HTTP is stateless. To make it stateful, websites often use session cookies. When Alice types username and password and click "log in", Alice's identity is verified and the server sends her a session cookie. In the following HTTP requests, Alice includes the session cookie in the request to identify herself, so that she does not have to enter username and password for each request. A session cookie (session ID) is a random string that acts as keys in database. When the server receives Alice's session cookie, it looks up Alice's session information corresponding to this ID in its temporary database.
There is nothing wrong with this approach, but in some cases, it might not scale well. If you have many servers, it could be annoying to have all the servers share the association between your users and the random strings. Instead, you could store more information on the browser side.

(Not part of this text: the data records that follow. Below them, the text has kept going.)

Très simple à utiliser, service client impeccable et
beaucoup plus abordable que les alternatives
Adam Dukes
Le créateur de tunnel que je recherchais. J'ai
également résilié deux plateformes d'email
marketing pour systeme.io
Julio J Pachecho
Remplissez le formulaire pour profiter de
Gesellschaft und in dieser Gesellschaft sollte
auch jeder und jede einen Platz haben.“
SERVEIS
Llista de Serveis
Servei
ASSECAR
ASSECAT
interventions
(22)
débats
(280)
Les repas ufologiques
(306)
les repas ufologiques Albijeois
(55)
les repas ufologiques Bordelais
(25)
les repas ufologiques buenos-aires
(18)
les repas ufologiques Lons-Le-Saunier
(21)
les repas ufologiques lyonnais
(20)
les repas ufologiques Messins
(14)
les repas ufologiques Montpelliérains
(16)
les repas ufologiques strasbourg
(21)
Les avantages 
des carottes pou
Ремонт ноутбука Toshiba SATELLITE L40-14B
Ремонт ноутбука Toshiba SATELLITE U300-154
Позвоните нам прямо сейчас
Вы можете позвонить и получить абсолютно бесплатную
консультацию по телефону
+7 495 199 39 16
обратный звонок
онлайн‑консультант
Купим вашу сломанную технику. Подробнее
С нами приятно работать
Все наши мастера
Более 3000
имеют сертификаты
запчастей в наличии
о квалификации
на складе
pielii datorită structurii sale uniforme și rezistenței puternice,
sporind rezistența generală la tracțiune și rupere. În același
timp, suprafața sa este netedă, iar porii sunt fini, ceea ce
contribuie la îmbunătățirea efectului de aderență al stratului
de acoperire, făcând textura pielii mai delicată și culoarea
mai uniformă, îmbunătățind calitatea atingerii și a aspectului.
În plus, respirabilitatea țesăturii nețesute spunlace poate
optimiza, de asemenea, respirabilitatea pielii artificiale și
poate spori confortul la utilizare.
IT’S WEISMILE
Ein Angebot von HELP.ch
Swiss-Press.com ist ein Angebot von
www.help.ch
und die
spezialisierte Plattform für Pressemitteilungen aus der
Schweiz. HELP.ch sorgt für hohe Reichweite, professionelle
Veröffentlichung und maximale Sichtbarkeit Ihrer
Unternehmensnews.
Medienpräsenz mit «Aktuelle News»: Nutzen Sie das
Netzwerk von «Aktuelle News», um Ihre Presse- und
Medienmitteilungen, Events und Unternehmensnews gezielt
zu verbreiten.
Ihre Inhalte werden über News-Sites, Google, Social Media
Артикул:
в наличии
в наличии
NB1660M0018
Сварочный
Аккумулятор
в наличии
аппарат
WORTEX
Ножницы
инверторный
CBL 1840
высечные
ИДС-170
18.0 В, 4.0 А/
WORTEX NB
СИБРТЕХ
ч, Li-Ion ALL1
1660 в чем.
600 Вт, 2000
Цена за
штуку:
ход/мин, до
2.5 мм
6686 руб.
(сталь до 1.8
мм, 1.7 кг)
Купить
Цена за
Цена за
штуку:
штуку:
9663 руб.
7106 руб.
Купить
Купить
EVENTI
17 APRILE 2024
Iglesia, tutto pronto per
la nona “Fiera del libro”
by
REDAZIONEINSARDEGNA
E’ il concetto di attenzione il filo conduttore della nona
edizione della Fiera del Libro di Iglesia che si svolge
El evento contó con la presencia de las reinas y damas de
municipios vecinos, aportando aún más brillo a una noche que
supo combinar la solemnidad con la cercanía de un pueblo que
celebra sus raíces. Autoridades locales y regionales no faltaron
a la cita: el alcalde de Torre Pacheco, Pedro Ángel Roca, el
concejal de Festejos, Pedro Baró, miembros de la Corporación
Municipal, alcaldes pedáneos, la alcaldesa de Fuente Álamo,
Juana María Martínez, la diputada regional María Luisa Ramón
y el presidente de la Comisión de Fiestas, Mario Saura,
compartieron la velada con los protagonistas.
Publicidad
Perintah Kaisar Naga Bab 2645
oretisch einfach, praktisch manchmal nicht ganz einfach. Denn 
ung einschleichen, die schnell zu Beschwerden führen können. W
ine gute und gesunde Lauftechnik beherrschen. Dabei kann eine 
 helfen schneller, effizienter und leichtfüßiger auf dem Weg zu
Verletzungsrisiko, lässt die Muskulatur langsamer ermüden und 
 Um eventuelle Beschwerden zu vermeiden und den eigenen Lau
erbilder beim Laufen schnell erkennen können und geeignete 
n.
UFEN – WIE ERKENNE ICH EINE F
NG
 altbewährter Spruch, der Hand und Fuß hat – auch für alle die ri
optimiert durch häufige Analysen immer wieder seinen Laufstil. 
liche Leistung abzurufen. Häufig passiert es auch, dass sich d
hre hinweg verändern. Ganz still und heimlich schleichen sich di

A Message Authentication Code (MAC) is a secret key algorithm that takes an input, like a hash function, but it also takes a secret key. It then produces a unique output called an authentication tag.
This process is deterministic; given the same secret key and the same message, a MAC produces the same authentication tag. Pictorially:
The interface of a message authentication code (MAC). The algorithm takes a secret key and a message, and deterministically produces a unique authentication tag. Without the key, it should be impossible to reproduce that authentication tag.

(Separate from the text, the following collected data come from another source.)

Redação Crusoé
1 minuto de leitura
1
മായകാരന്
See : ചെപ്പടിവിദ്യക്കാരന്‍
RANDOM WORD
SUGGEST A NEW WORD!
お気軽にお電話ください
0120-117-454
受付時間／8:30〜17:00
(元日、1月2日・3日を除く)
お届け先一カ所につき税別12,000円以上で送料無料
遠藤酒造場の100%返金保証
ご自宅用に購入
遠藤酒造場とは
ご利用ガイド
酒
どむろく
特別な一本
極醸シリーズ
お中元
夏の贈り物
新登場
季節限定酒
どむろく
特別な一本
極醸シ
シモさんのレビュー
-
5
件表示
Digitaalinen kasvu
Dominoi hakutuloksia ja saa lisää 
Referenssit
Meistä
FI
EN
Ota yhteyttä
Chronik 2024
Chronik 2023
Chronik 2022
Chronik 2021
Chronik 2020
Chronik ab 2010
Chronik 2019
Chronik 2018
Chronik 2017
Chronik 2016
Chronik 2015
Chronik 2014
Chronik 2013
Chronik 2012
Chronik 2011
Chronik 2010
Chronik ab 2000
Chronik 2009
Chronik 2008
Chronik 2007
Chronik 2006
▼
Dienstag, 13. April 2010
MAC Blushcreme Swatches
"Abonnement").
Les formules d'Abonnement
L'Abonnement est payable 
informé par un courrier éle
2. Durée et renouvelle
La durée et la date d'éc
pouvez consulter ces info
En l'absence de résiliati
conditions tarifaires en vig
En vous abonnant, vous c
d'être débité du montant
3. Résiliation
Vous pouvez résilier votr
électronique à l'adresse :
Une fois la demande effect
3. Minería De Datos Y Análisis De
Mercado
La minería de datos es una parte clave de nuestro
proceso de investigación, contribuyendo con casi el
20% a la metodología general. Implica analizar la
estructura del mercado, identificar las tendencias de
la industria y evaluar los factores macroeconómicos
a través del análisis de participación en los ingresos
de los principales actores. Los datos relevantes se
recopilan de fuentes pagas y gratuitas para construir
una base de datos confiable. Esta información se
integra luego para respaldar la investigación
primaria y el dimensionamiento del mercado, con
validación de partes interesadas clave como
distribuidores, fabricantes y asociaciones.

When the user logs in for the first time, you produce an authentication tag from your secret key and their username and have them store their username and the authentication tag in a cookie. Because they don't know the secret key, they won’t be able to forge a valid authentication tag for a different username.
To validate their cookie, you do the same: produce an authentication tag from your secret key and the username contained in the cookie and check if it matches the authentication tag contained in the cookie. If it matches, it must have come from you, as you were the only one who could have produced a valid authentication tag (under your secret key)
A MAC is like a private hash function that only you can compute because you know the key. In a sense, you can personalize a hash function with a key.
- MACs are resistant against forgery of authentication tags.
- An authentication tag needs to be of a minimum length to be secure.
- Messages can be replayed if authenticated naively.
- Verifying an authentication tag is prone to bugs.
Hash-based Message Authentication Code (HMAC) is a message authentication code that uses a hash function at its core. It is compatible with different hash functions, but it is mostly used in conjunction with SHA-2 (
hashlib.sha256). In Python:
key = b'secret'
message = b'this_is_a_message'
h = hmac.new(key, message, hashlib.sha256)
hmac_hexdigest = h.hexdigest()
Note that this protocol is not perfect: it allows replays. If a message and its authentication tag are replayed at a later point in time, they will still be authentic, but you’ll have no way of detecting that it is an older message being resent to you.
MACs are used in many places to ensure that the communications between two machines or two users are not tampered with. This is necessary in both cases where communications are in cleartext and where communications are encrypted.
One particularity of MACs is that they are often designed to produce bytes that look random (like hash functions). You can use this property to implement a single key to generate random numbers or to produce more keys.
Pseudorandom Function (PRF)
Imagine the set of all functions that take a variable-length input and produce a random output of a fixed size. If we could pick a function at random from this set and use it as a MAC (without a key), it would be swell. We would just have to agree on which function (kind of like agreeing on a key). Unfortunately, we can't have such a set as it is way too large, but we can emulate picking such a random function by designing something close enough: we call such constructions Pseudorandom Functions (PRFs). HMAC and most practical MACs are such constructions. They are randomized by a key argument instead. Choosing a different key is like picking a random function.
To track your users' browser sessions, you can send them a random string (associated to their metadata) or send them the metadata directly, attached with an authentication tag so that they cannot modify it.
Programming languages usually expose data structures called hash tables (also called hashmaps, dictionaries, associated arrays, and so on) that make use of noncryptographic hash functions. If a service exposes this data structure in such a way where the input of the noncryptographic hash function can be controlled by attackers, this can lead to Denial of Service (DoS) attacks, meaning that an attacker can render the service unusable. To avoid this, the noncryptographic hash function is usually randomized at the start of the program.